## Task directions:
Go through the records, and copy each line in which the string "that" is present.

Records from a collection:
******

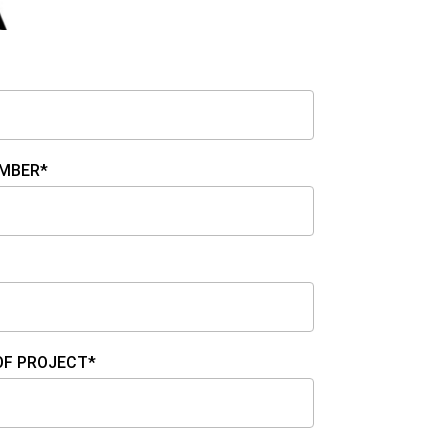
MBER*
OF PROJECT*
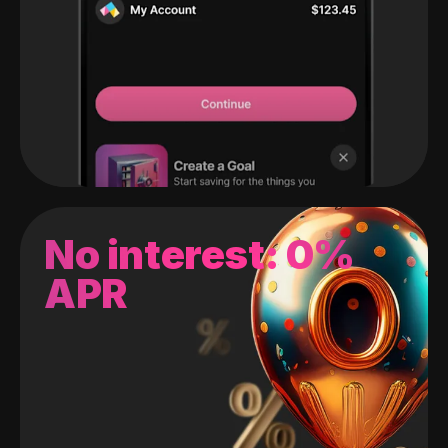
No interest: 0%
APR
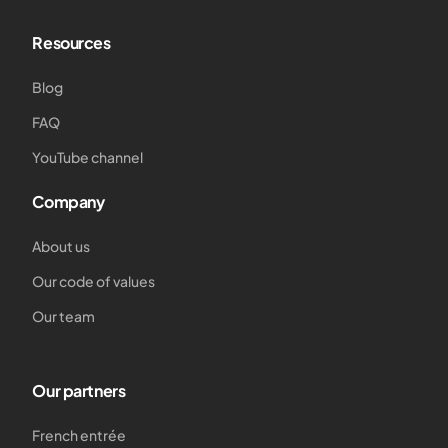
Resources
Blog
FAQ
YouTube channel
Company
About us
Our code of values
Our team
Our partners
French entrée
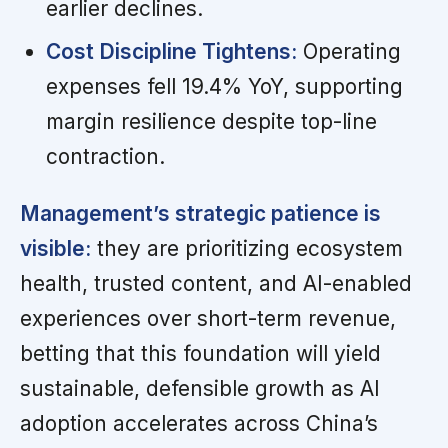
earlier declines.
Cost Discipline Tightens:
Operating
expenses fell 19.4% YoY, supporting
margin resilience despite top-line
contraction.
Management’s strategic patience is
visible:
they are prioritizing ecosystem
health, trusted content, and AI-enabled
experiences over short-term revenue,
betting that this foundation will yield
sustainable, defensible growth as AI
adoption accelerates across China’s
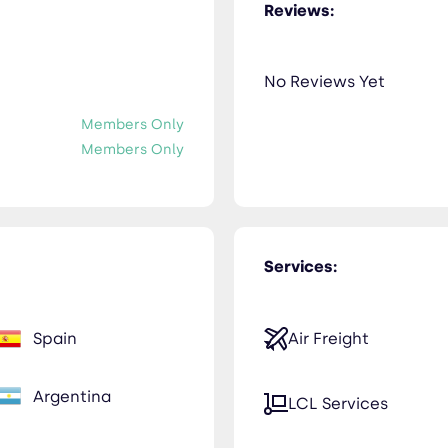
Reviews:
No Reviews Yet
Members Only
Members Only
Services:
Spain
Air Freight
Argentina
LCL Services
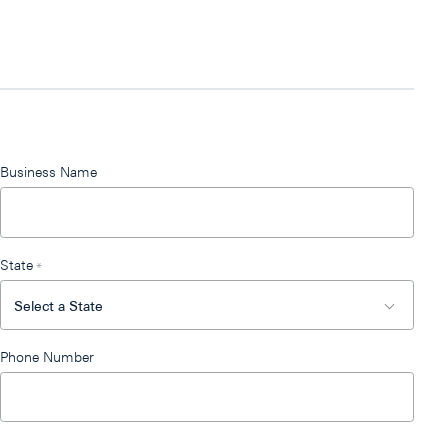
Business Name
State
*
Phone Number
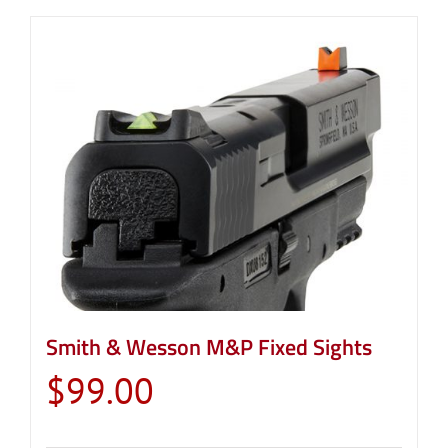
Smith & Wesson M&P Fixed Sights
$
99.00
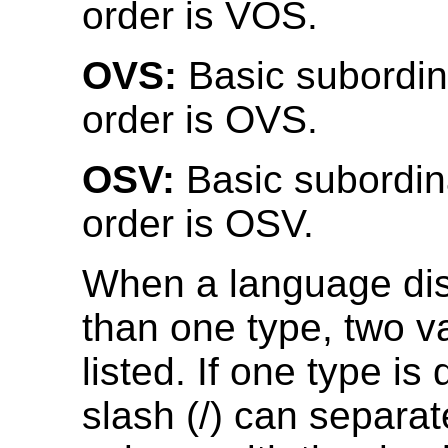
order is VOS.
OVS:
Basic subordin
order is OVS.
OSV:
Basic subordin
order is OSV.
When a language di
than one type, two v
listed. If one type is
slash (/) can separat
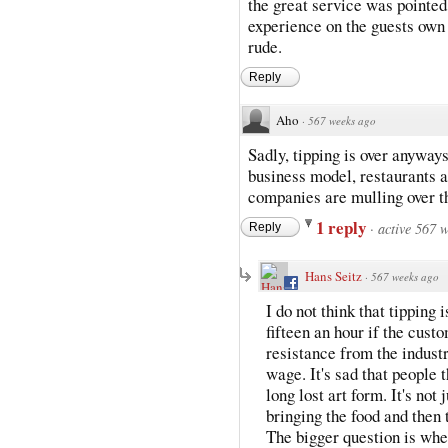
the great service was pointe
experience on the guests own 
rude.
Reply
Aho
·
567 weeks ago
Sadly, tipping is over anyways
business model, restaurants a
companies are mulling over t
1 reply
·
active 567 
Reply
Hans Seitz
·
567 weeks ago
I do not think that tipping
fifteen an hour if the cust
resistance from the indust
wage. It's sad that people t
long lost art form. It's not
bringing the food and then 
The bigger question is whet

******

## Worked solution:
betting that this foundation will yield
I do not think that tipping
wage. It's sad that people t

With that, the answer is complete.